En ce qui concerne l’offre, trois événements ont particulièrement retenu notre attention cette semaine. Tout d’abord, l'OPEP+ a annoncé une réduction inattendue de sa production. Les discussions n'ont cependant pas été faciles. C’est surtout l’Arabie saoudite qui a insisté pour une nouvelle diminution. Le pays est en pleine transition économique (« Vision 2030 ») et les prix pétroliers trop bas ne lui plaisent pas du tout, car il doit financer cette transition. Un problème qui ne concerne pas vraiment les autres membres du cartel. Ces derniers s’engagent donc uniquement à prolonger les limitations de production actuelles jusque fin 2024 – quoi qu'une promesse à un horizon si lointain puisse représenter. L’Arabie saoudite a donc été contrainte de la jouer solo et a annoncé une coupe supplémentaire d'un million de barils par jour. Uniquement en juillet pour le moment, mais avec possibilité de prolongations. Le marché n'a pas été impressionné. L'or noir a bondi de 3,6 % en ouverture lundi, mais il ne reste aujourd'hui plus rien de cette hausse.

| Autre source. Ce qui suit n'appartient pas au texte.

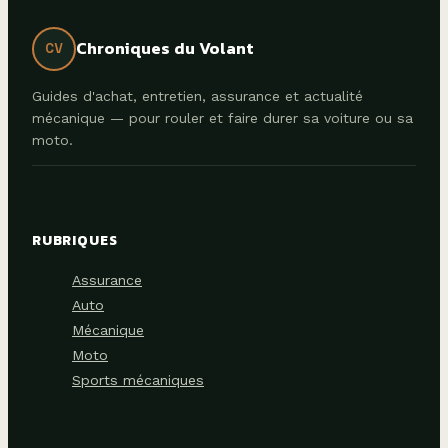
Chroniques du Volant
CV
Guides d'achat, entretien, assurance et actualité
mécanique — pour rouler et faire durer sa voiture ou sa
moto.
RUBRIQUES
Assurance
Auto
Mécanique
Moto
Sports mécaniques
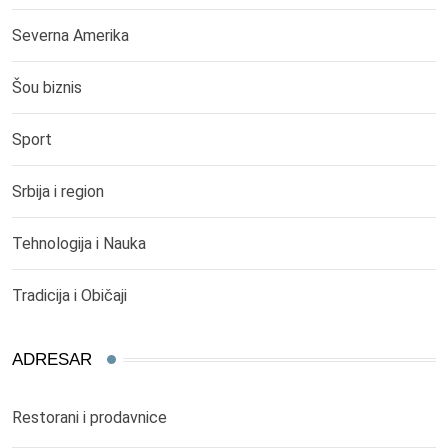
Severna Amerika
Šou biznis
Sport
Srbija i region
Tehnologija i Nauka
Tradicija i Običaji
ADRESAR
Restorani i prodavnice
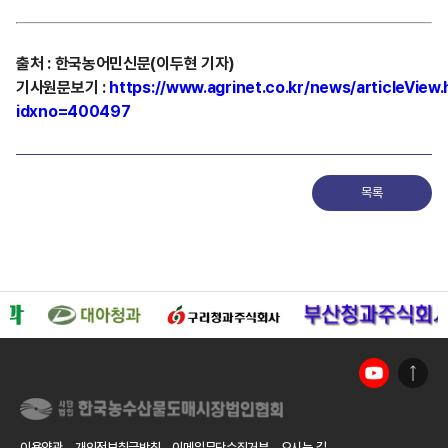
출처
:
한국농어민신문(이두현 기자)
기사원문보기
:
https://www.agrinet.co.kr/news/articleView.
idxno=400497
목록
이용약관
개인정보취급방침
이메일무단수집거부
오시는 길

La décision saoudienne montre toutefois à quel point le pays est déterminé à protéger le cours plancher actuel. De manière générale, la contraction de la production n’est en partie que sur papier, vu que de nombreux pays n’atteignent même pas les quotas actuels en raison de problèmes de capacité. En outre, la Russie est fortement soupçonnée de ne pas respecter les règles. L’Arabie saoudite a d'ailleurs exprimé son mécontentement en début de semaine.Une telle sortie est tout à fait inhabituelle. Elle mine en effet la crédibilité et la solidité du cartel.
Hier, le Brent a subitement chuté de plus de 5 % suite à l’annonce (provisoirement non confirmée) selon laquelle les États-Unis et l'ennemi juré, l'Iran, étaient proches d'un nouvel accord provisoire. L'Iran tempérait ainsi ses ambitions nucléaires et bénéficierait, en échange d'un assouplissement des sanctions, qui frappent actuellement l’ensemble de ses exportations de pétrole. D’après l’article, l'accord permettrait dans un premier temps au pays de mettre sur le marché un million de barils par jour. Cette détente entre Washington et Téhéran n’est peut-être pas tout à fait due au hasard. En octobre de l’année dernière, l’OPEP+ a, sous la direction des Saoudiens, commencé à réduire drastiquement la production afin de faire grimper les prix. Depuis lors, les États-Unis et leur quasi-unique allié de la région sont en désaccord. L’Amérique fait dès lors le forcing avec sa propre production. En début de mois, celle-ci a atteint un nouveau record sur trois ans de pas moins de 12,4 millions de barils par jour. Le niveau record d’un peu plus de 13 millions de barils par jour date d’avant la pandémie et se profile donc peu à peu à l’horizon.